Davalı; davanın reddini dilemiştir.
İlk derece mahkemesince davanın reddine ilişkin karara karşı davacı vekilince istinaf başvurusunda bulunmuştur.
İstanbul Bölge Adliye Mahkemesi 19. Hukuk Dairesince davacının istinaf başvurusunun davalı lehine hükmedilen nispi vekalet ücretine ilişkin kısmının kabulü ile ilk derece mahkemesi kararının kaldırılmasına, davanın reddine ve 20/12/2019 tarihli ek kararla davacının temyiz dilekçesinin reddine karar verilmiş; hüküm ve ek karar karar davacı vekili tarafından temyiz edilmiştir.
1- Her ne kadar İstanbul Bölge Adliye Mahkemesi 19. Hukuk Dairesi"nce temyize konu edilen kararın kesin olduğu ve HMK "nın 361/1 maddesinde belirtilen Bölge Adliye Mahkemesi Hukuk Dairelerinden verilen temyize kabil nihai kararlardan olmadığı gerekçesi ile davacının temyiz isteminin reddine karar verilmiş ise de, temyiz edilen kararın, nitelik ve değeri itibariyle HMK 362. maddesinde sayılan temyiz edilemeyen kararlardan olmadığının anlaşılmasına göre, istinaf mahkemesince davacının temyiz talebinin reddine dair karar hatalı bulunduğundan , İstanbul Bölge Adliye Mahkemesi 19. Hukuk Dairesi"nin davacının temyiz talebinin reddine ilişkin 20/12/2019 tarihli ek kararının kaldırılarak davacının temyiz talebinin esastan incelenmesi gerekmiştir.
2-Tarafların karşılıklı iddia ve savunmalarına, uyuşmazlık bakımından uygulanması gereken hukuk kuralları ile temyiz olunan Bölge Adliye Mahkemesi kararında yazılı gerekçelere, hukuki ilişkinin nitelendirmesine göre davacının aşağıdaki bent dışında kalan sair temyiz itirazlarının reddine karar vermek gerekmiştir.
3 -Davacının, yemin deliline yönelik temyiz itirazlarına gelince ; Dava, satın alınan taşınmaz malın gizli ayıplı olduğu ileri sürülerek ayıpsız bir benzeriyle değiştirilmesi, bunun imkansız olduğunun anlaşılması halinde ise sözleşmeden dönülerek, ödenen satış bedeli ile taşınmaza yapılan masrafların tazmini istemine ilişkindir.
Yemin delili, HMK"nın 225 ve devamındaki maddelerde düzenlenmiş olup, yemin kesin delil niteliğindedir.
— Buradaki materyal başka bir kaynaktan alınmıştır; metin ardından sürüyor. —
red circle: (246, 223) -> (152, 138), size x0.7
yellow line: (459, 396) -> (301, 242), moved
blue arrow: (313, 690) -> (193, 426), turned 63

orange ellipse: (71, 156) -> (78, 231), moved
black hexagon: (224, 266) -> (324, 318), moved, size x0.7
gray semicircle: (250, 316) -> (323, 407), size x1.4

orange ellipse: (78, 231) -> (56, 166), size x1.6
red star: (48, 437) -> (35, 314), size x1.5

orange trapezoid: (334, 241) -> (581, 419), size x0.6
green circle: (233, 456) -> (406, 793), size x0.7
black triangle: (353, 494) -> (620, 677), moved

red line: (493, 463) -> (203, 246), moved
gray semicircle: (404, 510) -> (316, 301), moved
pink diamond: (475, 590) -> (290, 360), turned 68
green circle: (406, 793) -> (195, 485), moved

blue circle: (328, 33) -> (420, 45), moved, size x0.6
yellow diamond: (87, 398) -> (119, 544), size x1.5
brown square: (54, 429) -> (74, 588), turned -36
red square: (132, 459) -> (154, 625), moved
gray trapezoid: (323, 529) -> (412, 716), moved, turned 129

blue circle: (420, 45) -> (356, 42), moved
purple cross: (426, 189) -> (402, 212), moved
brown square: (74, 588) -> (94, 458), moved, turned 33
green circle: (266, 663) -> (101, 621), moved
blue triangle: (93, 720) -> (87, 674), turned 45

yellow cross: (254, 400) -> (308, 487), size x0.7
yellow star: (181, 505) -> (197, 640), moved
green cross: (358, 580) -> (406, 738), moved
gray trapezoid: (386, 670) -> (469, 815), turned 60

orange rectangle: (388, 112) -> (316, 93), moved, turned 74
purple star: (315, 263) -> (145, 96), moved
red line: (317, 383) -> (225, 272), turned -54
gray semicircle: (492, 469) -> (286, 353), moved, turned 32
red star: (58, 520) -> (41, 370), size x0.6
Bir vakıayı ispat yükü kendisine düşen taraf, o vakıayı başka delillerle ispat edemezse, diğer tarafa yemin teklifinde bulunabilir. Yemin deliline dayanan taraf, iddia veya savunmasının diğer delillerle ispatlanmamış olması nedeniyle bu delile sıra gelmiş olduğunu başka türlü bilemeyeceğinden; mahkeme, ispat yükü üzerine düşen tarafın, iddiasını yazılı delillerle ispat edemediği kanaatine vardığı takdirde, ispat yükü üzerine düşen tarafa, yemin teklif etme hakkı bulunduğunu hatırlatmakla yükümlü olup, mahkemece tüm deliller toplanıp değerlendirilmeden karar verilemez. Bununla birlikte, iddia veya savunmasını ispat edemeyen tarafa yemin teklif etme hakkının hatırlatılabilmesi için, yemin deliline açıkça dayanılmış olması da zorunludur.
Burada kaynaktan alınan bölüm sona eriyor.